[Structured page parsing data]
'''

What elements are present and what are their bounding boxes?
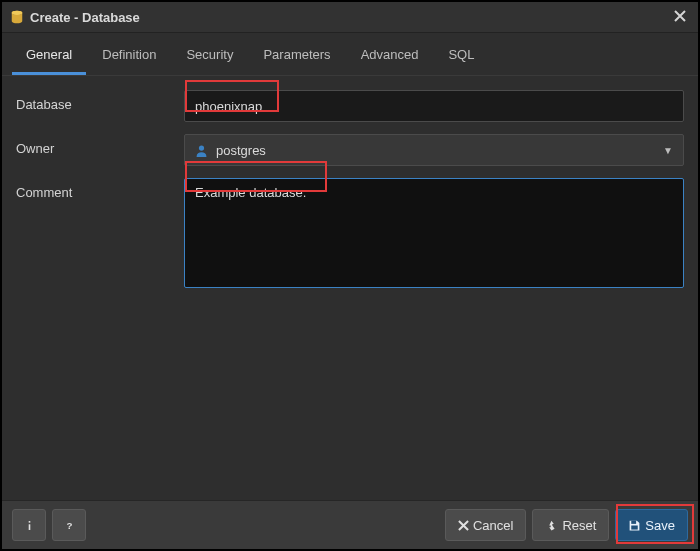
tab-definition[interactable]: Definition [88,39,170,75]
database-label: Database [16,90,184,112]
user-icon [195,144,208,157]
owner-label: Owner [16,134,184,156]
svg-point-2 [199,145,204,150]
chevron-down-icon: ▼ [663,145,673,156]
window-title: Create - Database [30,10,670,25]
svg-rect-3 [28,524,30,530]
reset-label: Reset [562,518,596,533]
owner-value: postgres [216,143,266,158]
row-database: Database [16,90,684,122]
save-button[interactable]: Save [615,509,688,541]
cancel-icon [458,520,469,531]
database-input[interactable] [184,90,684,122]
row-owner: Owner postgres ▼ [16,134,684,166]
tabs: General Definition Security Parameters A… [2,33,698,76]
comment-textarea[interactable] [184,178,684,288]
reset-icon [545,519,558,532]
save-icon [628,519,641,532]
help-button[interactable]: ? [52,509,86,541]
cancel-label: Cancel [473,518,513,533]
save-label: Save [645,518,675,533]
cancel-button[interactable]: Cancel [445,509,526,541]
tab-advanced[interactable]: Advanced [347,39,433,75]
svg-point-1 [12,11,23,15]
svg-text:?: ? [66,520,72,531]
footer: ? Cancel Reset [2,500,698,549]
tab-general[interactable]: General [12,39,86,75]
tab-sql[interactable]: SQL [434,39,488,75]
svg-rect-7 [632,525,639,529]
titlebar: Create - Database [2,2,698,33]
tab-parameters[interactable]: Parameters [249,39,344,75]
create-database-dialog: Create - Database General Definition Sec… [0,0,700,551]
close-button[interactable] [670,9,690,25]
info-icon [23,519,36,532]
dialog-body: Database Owner postgres ▼ [2,76,698,500]
database-icon [10,10,24,24]
info-button[interactable] [12,509,46,541]
comment-label: Comment [16,178,184,200]
svg-rect-4 [28,521,30,523]
row-comment: Comment [16,178,684,291]
svg-rect-6 [632,520,637,523]
close-icon [674,10,686,22]
owner-select[interactable]: postgres ▼ [184,134,684,166]
help-icon: ? [63,519,76,532]
reset-button[interactable]: Reset [532,509,609,541]
tab-security[interactable]: Security [172,39,247,75]
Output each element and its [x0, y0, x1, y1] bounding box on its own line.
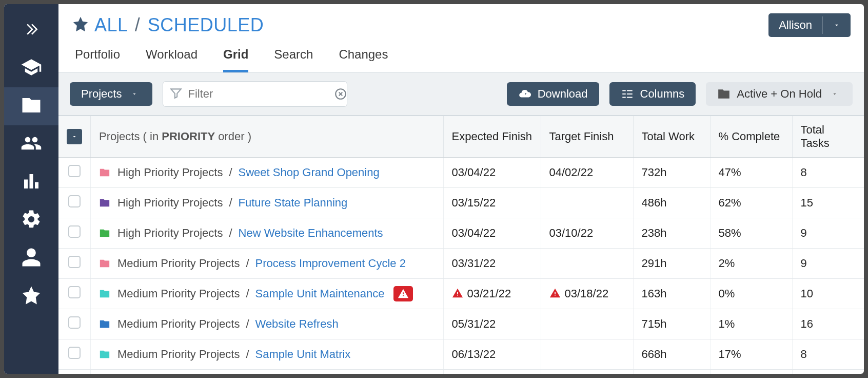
column-header-projects[interactable]: Projects ( in PRIORITY order )	[91, 116, 444, 158]
path-separator: /	[229, 196, 232, 210]
row-checkbox[interactable]	[68, 225, 81, 238]
sidebar-item-favorites[interactable]	[4, 277, 58, 315]
path-separator: /	[246, 287, 249, 300]
cell-total-work: 732h	[633, 158, 710, 188]
cell-total-work: 291h	[633, 249, 710, 279]
tab-search[interactable]: Search	[274, 44, 313, 72]
titlebar: ALL / SCHEDULED Allison	[58, 4, 864, 39]
column-header-total-work[interactable]: Total Work	[633, 116, 710, 158]
project-cell: Medium Priority Projects / Website Refre…	[99, 317, 435, 331]
column-header-target-finish[interactable]: Target Finish	[541, 116, 633, 158]
cell-percent-complete: 0%	[710, 279, 792, 309]
bar-chart-icon	[21, 171, 42, 194]
cell-percent-complete: 0%	[710, 370, 792, 374]
row-checkbox[interactable]	[68, 286, 81, 298]
table-row: High Priority Projects / Future State Pl…	[58, 188, 864, 218]
columns-button[interactable]: Columns	[609, 82, 696, 106]
cell-total-work: 163h	[633, 279, 710, 309]
projects-dropdown-button[interactable]: Projects	[70, 82, 152, 106]
alert-badge[interactable]	[393, 286, 413, 301]
sidebar-expand-button[interactable]	[4, 11, 58, 49]
sidebar-item-projects[interactable]	[4, 87, 58, 125]
table-row: High Priority Projects / New Website Enh…	[58, 218, 864, 249]
sidebar-item-reports[interactable]	[4, 163, 58, 201]
tab-portfolio[interactable]: Portfolio	[75, 44, 120, 72]
project-link[interactable]: Sweet Shop Grand Opening	[239, 166, 380, 179]
folder-icon	[717, 87, 731, 101]
row-checkbox[interactable]	[68, 316, 81, 329]
row-checkbox[interactable]	[68, 256, 81, 268]
cell-target-finish	[541, 309, 633, 339]
col-projects-strong: PRIORITY	[162, 130, 215, 143]
cell-percent-complete: 1%	[710, 309, 792, 339]
cell-expected-finish: 06/15/22	[443, 370, 541, 374]
cell-total-tasks: 8	[792, 339, 864, 370]
column-header-total-tasks[interactable]: Total Tasks	[792, 116, 864, 158]
table-row: High Priority Projects / Sweet Shop Gran…	[58, 158, 864, 188]
cell-target-finish	[541, 188, 633, 218]
cell-total-tasks: 8	[792, 158, 864, 188]
folder-icon	[21, 94, 42, 118]
cell-percent-complete: 62%	[710, 188, 792, 218]
project-link[interactable]: Website Refresh	[255, 317, 339, 331]
project-path: Medium Priority Projects	[117, 348, 240, 361]
cell-expected-finish: 03/31/22	[443, 249, 541, 279]
column-header-percent-complete[interactable]: % Complete	[710, 116, 792, 158]
row-checkbox[interactable]	[68, 165, 81, 177]
project-path: Medium Priority Projects	[117, 257, 240, 270]
project-link[interactable]: Future State Planning	[239, 196, 348, 210]
path-separator: /	[246, 317, 249, 331]
status-filter-dropdown[interactable]: Active + On Hold	[706, 82, 853, 106]
cell-total-work: 486h	[633, 188, 710, 218]
row-checkbox[interactable]	[68, 347, 81, 359]
project-link[interactable]: Sample Unit Maintenance	[255, 287, 385, 300]
sidebar-item-profile[interactable]	[4, 239, 58, 277]
download-button[interactable]: Download	[507, 82, 599, 106]
path-separator: /	[229, 226, 232, 240]
cell-total-tasks: 9	[792, 249, 864, 279]
folder-icon	[99, 318, 110, 330]
project-link[interactable]: New Website Enhancements	[239, 226, 383, 240]
filter-input[interactable]	[188, 87, 329, 101]
project-link[interactable]: Process Improvement Cycle 2	[255, 257, 406, 270]
projects-dropdown-label: Projects	[81, 87, 122, 101]
path-separator: /	[229, 166, 232, 179]
cell-total-work: 238h	[633, 218, 710, 249]
project-cell: Medium Priority Projects / Sample Unit M…	[99, 286, 435, 301]
page-title: ALL / SCHEDULED	[94, 14, 264, 36]
user-name-label: Allison	[768, 13, 822, 37]
tab-changes[interactable]: Changes	[339, 44, 388, 72]
project-path: Medium Priority Projects	[117, 317, 240, 331]
user-menu-dropdown[interactable]: Allison	[768, 13, 851, 37]
folder-icon	[99, 288, 110, 299]
cell-target-finish: 03/10/22	[541, 218, 633, 249]
col-projects-prefix: Projects ( in	[99, 130, 162, 143]
cell-expected-finish: 03/04/22	[443, 158, 541, 188]
cell-total-work: 668h	[633, 339, 710, 370]
alert-icon	[452, 287, 467, 300]
columns-icon	[621, 87, 634, 101]
clear-filter-button[interactable]	[334, 87, 347, 101]
cell-target-finish	[541, 249, 633, 279]
sidebar-item-settings[interactable]	[4, 201, 58, 239]
sidebar	[4, 4, 58, 374]
download-label: Download	[538, 87, 588, 101]
header-menu-button[interactable]	[67, 129, 82, 144]
path-separator: /	[246, 257, 249, 270]
project-path: Medium Priority Projects	[117, 287, 240, 300]
breadcrumb-current[interactable]: SCHEDULED	[148, 14, 264, 35]
caret-down-icon	[822, 16, 851, 34]
sidebar-item-academy[interactable]	[4, 49, 58, 87]
breadcrumb-root[interactable]: ALL	[94, 14, 127, 35]
table-row: Medium Priority Projects / Website Refre…	[58, 309, 864, 339]
tab-grid[interactable]: Grid	[223, 44, 248, 72]
cell-total-work: 546h	[633, 370, 710, 374]
project-link[interactable]: Sample Unit Matrix	[255, 348, 351, 361]
column-header-expected-finish[interactable]: Expected Finish	[443, 116, 541, 158]
project-cell: Medium Priority Projects / Process Impro…	[99, 257, 435, 270]
sidebar-item-people[interactable]	[4, 125, 58, 163]
row-checkbox[interactable]	[68, 195, 81, 207]
caret-down-icon	[828, 87, 841, 101]
tab-workload[interactable]: Workload	[146, 44, 198, 72]
favorite-star-button[interactable]	[72, 15, 89, 35]
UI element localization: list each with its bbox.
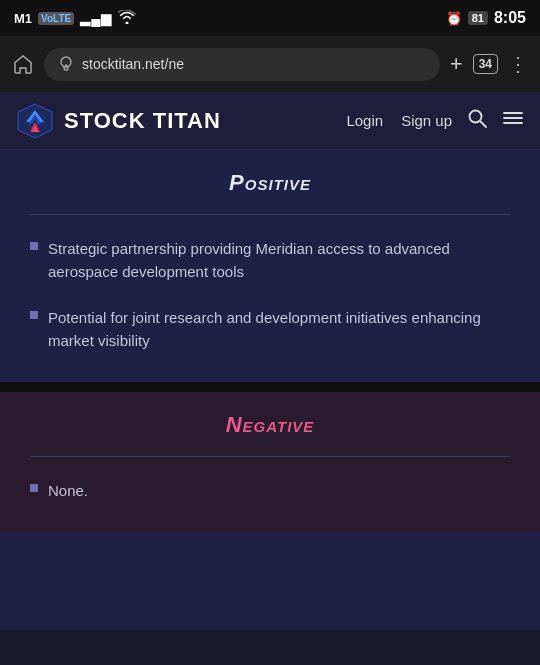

'''

What the exercise asks → Among the lines above, find those carrying the word "breadcrumb" and copy them out.

Solution to this task →
breadcrumb-current[interactable]: SCHEDULED	[148, 14, 264, 35]
breadcrumb-root[interactable]: ALL	[94, 14, 127, 35]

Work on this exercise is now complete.